In the data below, which lines hold the word "Embraer"? Copy them.
:::::
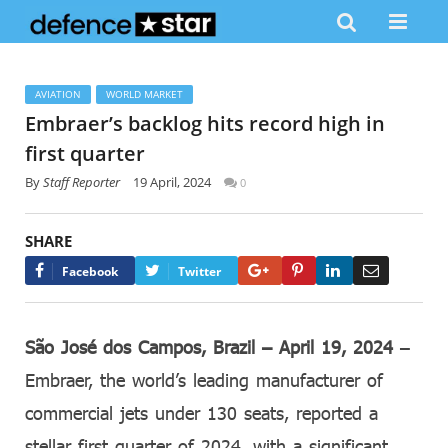
AVIATION
WORLD MARKET
Embraer’s backlog hits record high in
first quarter
By
Staff Reporter
19 April, 2024
0
SHARE
Google+
Pinterest
LinkedIn
Email
Facebook
Twitter
São José dos Campos, Brazil – April 19, 2024
–
Embraer, the world’s leading manufacturer of
commercial jets under 130 seats, reported a
stellar first quarter of 2024, with a significant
:::::
## TASK RESULT
Embraer’s backlog hits record high in
Embraer, the world’s leading manufacturer of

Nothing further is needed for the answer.